The Haunters and the Haunted edited by Ernest Rhys


On entering the house the same form was repeated; and when it was over, the best chair was placed for him by Mary's own hands, and the fire stirred up, and a line of respect drawn, within which none was to intrude, lest he might feel in any degree incommoded.

"My good neighbour," said he to Mrs Sullivan, "what strange woman is this, who has thrown the parish into such a ferment? I'm told she paid you a visit? Pray sit down."

"I humbly thank your Reverence," said Mary, curtseying lowly, "but I'd rather not sit, sir, if you, plase. I hope I know what respect manes, your Reverence. Barny Bradagh, I'll thank you to stand up, if you plase, an' his Reverence to the fore, Barny."

"I ax your Reverence's pardon, an' yours, too, Mrs Sullivan; sure we didn't mane the disrespect, anyhow, sir, plase your Reverence."

"About this woman, and the _Lianhan Shee_," said the priest, without noticing Barny's apology. "Pray what do you precisely understand by a _Lianhan Shee_?"

"Why, sir," replied Mary, "some sthrange bein' from the good people, or fairies, that sticks to some persons. There's a bargain, sir, your Reverence, made atween thim; an' the divil, sir, that is, the ould boy--the saints about us!--has a hand in it. The _Lianhan Shee_, your Reverence, is never seen only by thim it keeps wid; but--hem!--it always, wid the help of the ould boy, conthrives, sir, to make the person brake the agreement, an' thin it has _thim_ in _its_ power; but if they _don't_ brake the agreement, thin _it's_ in _their_ power. If they can get anybody to put in their place, they may get out o' the bargain; for they can, of a sartainty, give oceans o' money to people, but can't take any themselves, plase your Reverence. But sure, where's the use o' me to be tellin' your Reverence what you know betther nor myself?--an' why shouldn't you, or any one that has the power you have?"

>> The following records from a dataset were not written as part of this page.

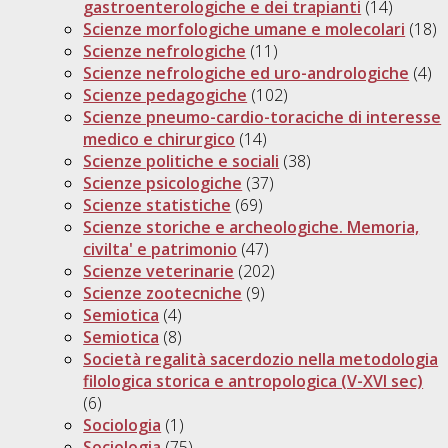
gastroenterologiche e dei trapianti
(14)
Scienze morfologiche umane e molecolari
(18)
Scienze nefrologiche
(11)
Scienze nefrologiche ed uro-andrologiche
(4)
Scienze pedagogiche
(102)
Scienze pneumo-cardio-toraciche di interesse
medico e chirurgico
(14)
Scienze politiche e sociali
(38)
Scienze psicologiche
(37)
Scienze statistiche
(69)
Scienze storiche e archeologiche. Memoria,
civilta' e patrimonio
(47)
Scienze veterinarie
(202)
Scienze zootecniche
(9)
Semiotica
(4)
Semiotica
(8)
Società regalità sacerdozio nella metodologia
filologica storica e antropologica (V-XVI sec)
(6)
Sociologia
(1)
Sociologia
(75)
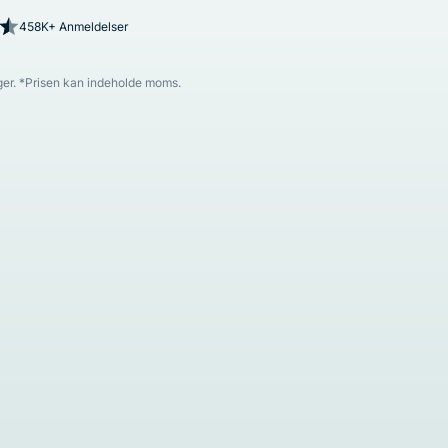
458K+ Anmeldelser
ger. *Prisen kan indeholde moms.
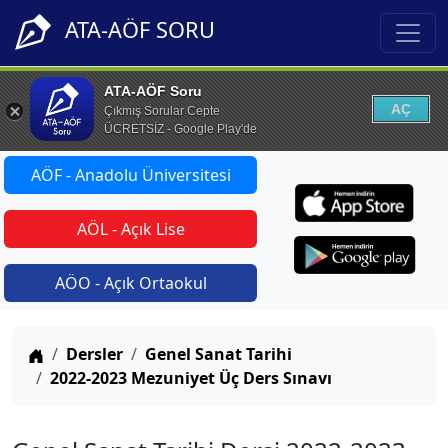
ATA-AÖF SORU
ATA-AÖF Soru
AÇ
Çıkmış Sorular Cepte
ÜCRETSİZ - Google Play'de
AÖF - Anadolu Üniversitesi
AÖL - Açık Lise
AÖO - Açık Ortaokul
Anasayfa
Dersler
Genel Sanat Tarihi
2022-2023 Mezuniyet Üç Ders Sınavı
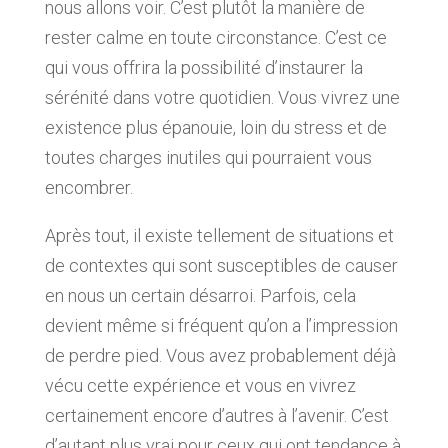
nous allons voir. C’est plutôt la manière de
rester calme en toute circonstance. C’est ce
qui vous offrira la possibilité d’instaurer la
sérénité dans votre quotidien. Vous vivrez une
existence plus épanouie, loin du stress et de
toutes charges inutiles qui pourraient vous
encombrer.
Après tout, il existe tellement de situations et
de contextes qui sont susceptibles de causer
en nous un certain désarroi. Parfois, cela
devient même si fréquent qu’on a l’impression
de perdre pied. Vous avez probablement déjà
vécu cette expérience et vous en vivrez
certainement encore d’autres à l’avenir. C’est
d’autant plus vrai pour ceux qui ont tendance à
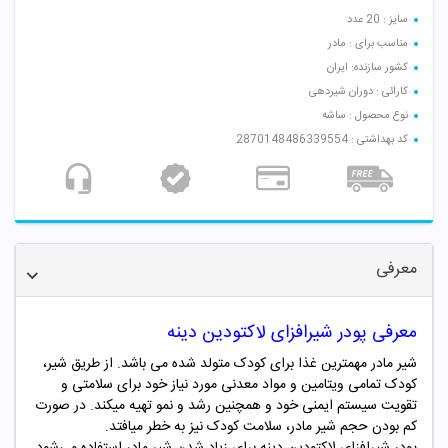
سایز : 20 عدد
مناسب برای : مادر
کشور سازنده: ایران
کارائی : دوران شیردهی
نوع محصول : ساشه
کد بهداشتی : 2870148486339554
معرفی
معرفی پودر شیرافزای لاکتودین دینه
شیر مادر مهمترین غذا برای کودک متولد شده می باشد. از طریق شیر،
کودک تمامی ویتامین و مواد معدنی مورد نیاز خود برای سلامتی و
تقویت سیستم ایمنی خود و همچنین رشد و نمو تهیه میکند. در صورت
کم بودن حجم شیر مادر، سلامت کودک نیز به خطر میافتد.
پودر شیرافزای لاکتودین دینه برای زیاد شدن شیر مادر استفاده می‌شود.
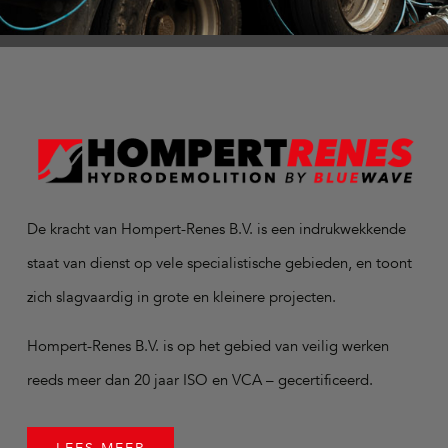
De kracht van Hompert-Renes B.V. is een indrukwekkende
staat van dienst op vele specialistische gebieden, en toont
zich slagvaardig in grote en kleinere projecten.
Hompert-Renes B.V. is op het gebied van veilig werken
reeds meer dan 20 jaar ISO en VCA – gecertificeerd.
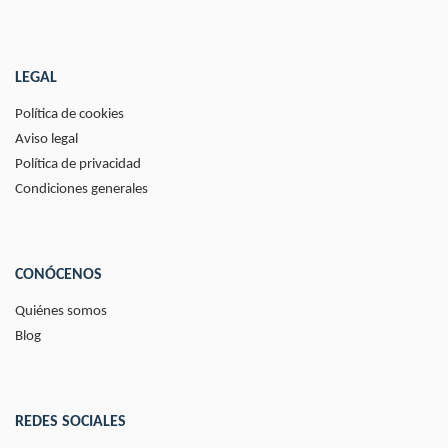
LEGAL
Política de cookies
Aviso legal
Política de privacidad
Condiciones generales
CONÓCENOS
Quiénes somos
Blog
REDES SOCIALES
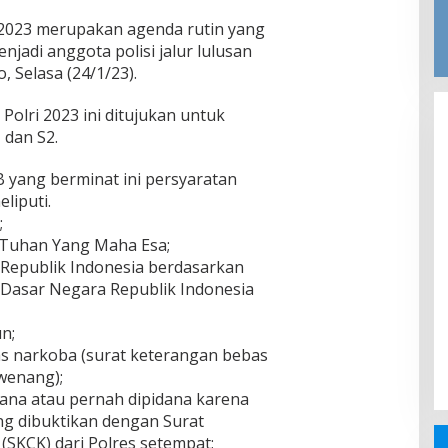
 2023 merupakan agenda rutin yang
njadi anggota polisi jalur lulusan
 Selasa (24/1/23).
Polri 2023 ini ditujukan untuk
 dan S2.
B yang berminat ini persyaratan
liputi.
;
 Tuhan Yang Maha Esa;
Republik Indonesia berdasarkan
Dasar Negara Republik Indonesia
n;
as narkoba (surat keterangan bebas
wenang);
dana atau pernah dipidana karena
ng dibuktikan dengan Surat
(SKCK) dari Polres setempat;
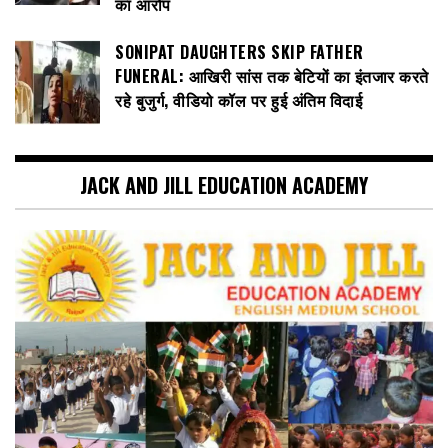
का आरोप
SONIPAT DAUGHTERS SKIP FATHER
FUNERAL: आखिरी सांस तक बेटियों का इंतजार करते
रहे बुजुर्ग, वीडियो कॉल पर हुई अंतिम विदाई
JACK AND JILL EDUCATION ACADEMY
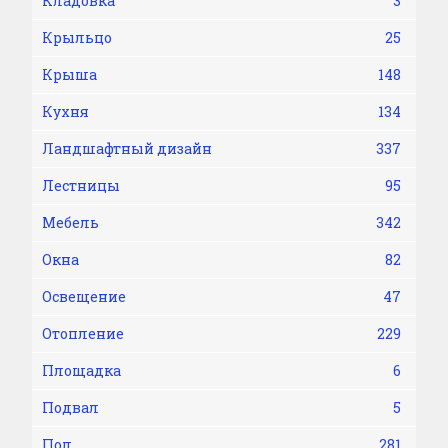
Кладовка
3
Крыльцо
25
Крыша
148
Кухня
134
Ландшафтный дизайн
337
Лестницы
95
Мебель
342
Окна
82
Освещение
47
Отопление
229
Площадка
6
Подвал
5
Пол
281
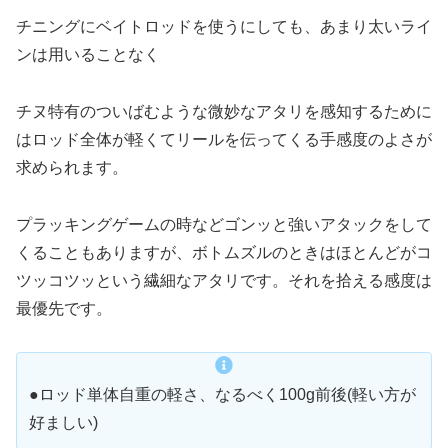
チニングにベイトロッドを使うにしても、あまり太いライ
ンは用いることなく
チヌ特有のついばむような微妙なアタリを感知するために
はロッド全体が軽くてリールを伝ってくる手感度のよさが
求められます。
プラッキングゲームの時などゴンッと強いアタックをして
くることもありますが、ボトムズルのときはほとんどがコ
ツッコツッという繊細なアタリです。それを拾える感度は
最優先です。
●ロッド単体自重の軽さ、なるべく100g前後(軽い方が
好ましい)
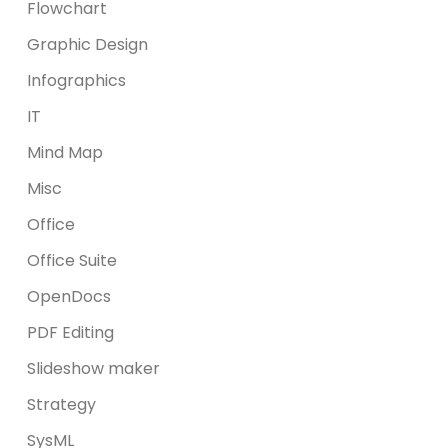
Flowchart
Graphic Design
Infographics
IT
Mind Map
Misc
Office
Office Suite
OpenDocs
PDF Editing
Slideshow maker
Strategy
SysML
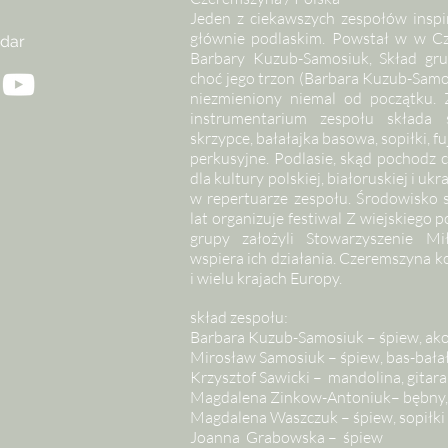
Jeden z ciekawszych zespołów inspir
głównie podlaskim. Powstał w w Cz
dar
Barbary Kuzub-Samosiuk, Skład grup
choć jego trzon (Barbara Kuzub-Samo
niezmieniony niemal od początku. 
instrumentarium zespołu składa s
skrzypce, bałałajka basowa, sopiłki, f
perkusyjne. Podlasie, skąd pochodz 
dla kultury polskiej, białoruskiej i uk
w repertuarze zespołu. Środowisko s
lat organizuje festiwal Z wiejskiego
grupy założyli Stowarzyszenie Mi
wspiera ich działania. Czeremszyna k
i wielu krajach Europy.
skład zespołu:
Barbara Kuzub-Samosiuk – śpiew, ako
Mirosław Samosiuk – śpiew, bas-bała
Krzysztof Sawicki – mandolina, gitara
Magdalena Zinkow-Antoniuk– bębny,
Magdalena Waszczuk – śpiew, sopiłki
Joanna Grabowska – śpiew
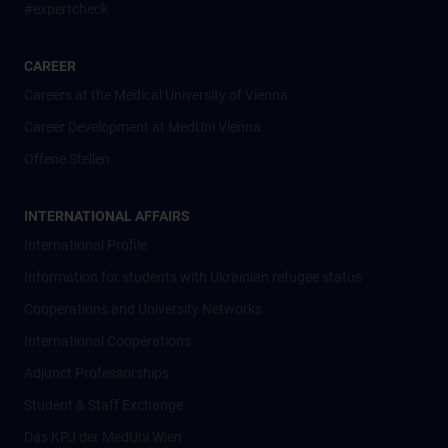
#expertcheck
CAREER
Careers at the Medical University of Vienna
Career Development at MedUni Vienna
Offene Stellen
INTERNATIONAL AFFAIRS
International Profile
Information for students with Ukrainian refugee status
Cooperations and University Networks
International Cooperations
Adjunct Professorships
Student & Staff Exchange
Das KPJ der MedUni Wien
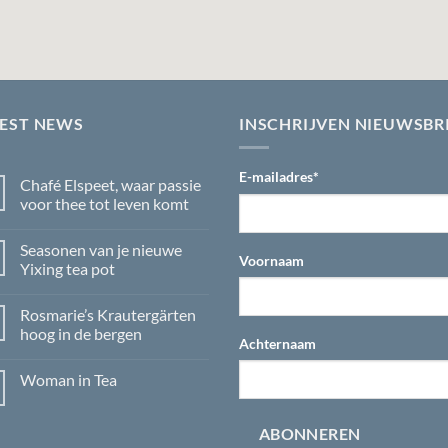
TEST NEWS
INSCHRIJVEN NIEUWSBR
E-mailadres
*
Chafé Elspeet, waar passie
voor thee tot leven komt
Geen
reacties
Seasonen van je nieuwe
op
Voornaam
Chafé
Yixing tea pot
Elspeet,
waar
Geen
passie
reacties
Rosmarie’s Krautergärten
voor
op
thee
Seasonen
hoog in de bergen
tot
van
Achternaam
leven
je
Geen
komt
nieuwe
reacties
Woman in Tea
Yixing
op
tea
Rosmarie’s
Geen
pot
Krautergärten
reacties
hoog
op
ABONNEREN
in
Woman
de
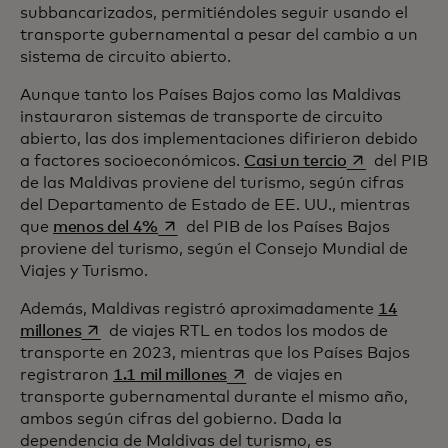
subbancarizados, permitiéndoles seguir usando el
transporte gubernamental a pesar del cambio a un
sistema de circuito abierto.
Aunque tanto los Países Bajos como las Maldivas
instauraron sistemas de transporte de circuito
abierto, las dos implementaciones difirieron debido
se abre en u
a factores socioeconómicos.
Casi un tercio
del PIB
de las Maldivas proviene del turismo, según cifras
del Departamento de Estado de EE. UU., mientras
se abre en una pestaña nueva
que
menos del 4%
del PIB de los Países Bajos
proviene del turismo, según el Consejo Mundial de
Viajes y Turismo.
Además, Maldivas registró aproximadamente
14
se abre en una pestaña nueva
millones
de viajes RTL en todos los modos de
transporte en 2023, mientras que los Países Bajos
se abre en una pestaña nuev
registraron
1.1 mil millones
de viajes en
transporte gubernamental durante el mismo año,
ambos según cifras del gobierno. Dada la
dependencia de Maldivas del turismo, es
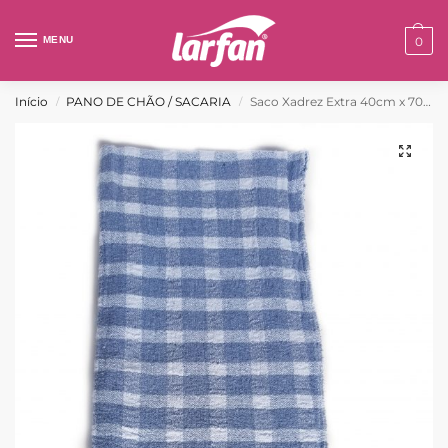
MENU
0
Início
PANO DE CHÃO / SACARIA
Saco Xadrez Extra 40cm x 70cm – Ref: 1059
/
/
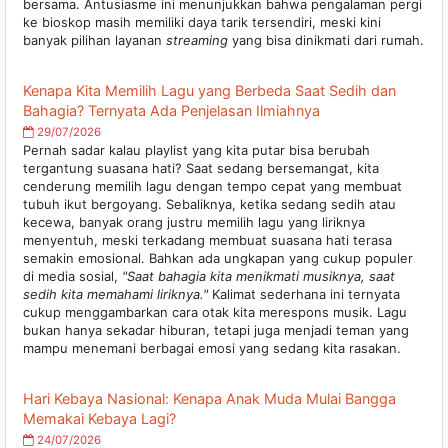
bersama. Antusiasme ini menunjukkan bahwa pengalaman pergi
ke bioskop masih memiliki daya tarik tersendiri, meski kini
banyak pilihan layanan
streaming
yang bisa dinikmati dari rumah.
Kenapa Kita Memilih Lagu yang Berbeda Saat Sedih dan
Bahagia? Ternyata Ada Penjelasan Ilmiahnya
29/07/2026
Pernah sadar kalau playlist yang kita putar bisa berubah
tergantung suasana hati? Saat sedang bersemangat, kita
cenderung memilih lagu dengan tempo cepat yang membuat
tubuh ikut bergoyang. Sebaliknya, ketika sedang sedih atau
kecewa, banyak orang justru memilih lagu yang liriknya
menyentuh, meski terkadang membuat suasana hati terasa
semakin emosional. Bahkan ada ungkapan yang cukup populer
di media sosial,
"Saat bahagia kita menikmati musiknya, saat
sedih kita memahami liriknya."
Kalimat sederhana ini ternyata
cukup menggambarkan cara otak kita merespons musik. Lagu
bukan hanya sekadar hiburan, tetapi juga menjadi teman yang
mampu menemani berbagai emosi yang sedang kita rasakan.
Hari Kebaya Nasional: Kenapa Anak Muda Mulai Bangga
Memakai Kebaya Lagi?
24/07/2026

He smiled again at this in his own peculiar manner, and was proceeding to inquire more particularly into the nature of the interview between them, when the noise of feet, and sounds of general alarm, accompanied by a rush of people into the house, arrested his attention, and he hastily inquired into the cause of the commotion. Before he could receive a reply, however, the house was almost crowded; and it was not without considerable difficulty that, by the exertions of Mrs Sullivan and Bartley, sufficient order and quiet were obtained to hear distinctly what was said.

"Plase your Reverence," said several voices at once, "they're comin', hot-foot, into the very house to us! Was ever the likes seen! an' they must know right well, sir, that you're widin it."

"Who are coming?" he inquired.

"Why, the woman, sir, an' her _good pet_, the _Lianhan Shee_, your Reverence!"

"Well," said he, "but why should you all appear so blanched with terror? Let her come in, and we shall see how far she is capable of injuring her fellow-creatures: some maniac," he muttered, in a low soliloquy, "whom the villainy of the world has driven into derangement--some victim to a hand like m----. Well, they say there _is_ a Providence, yet such things are permitted!"

"He's sayin' a prayer now," observed one of them; "haven't we a good right to be thankful that he's in the place wid us while she's in it, or dear knows what harm she might do us--maybe _rise_ the wind!"

As the latter speaker concluded, there was a dead silence. The persons about the door crushed each other backwards, their feet set out before them, and their shoulders laid with violent pressure against those who stood behind, for each felt anxious to avoid all danger of contact with a being against whose power even a blessed priest found it necessary to guard himself by a prayer.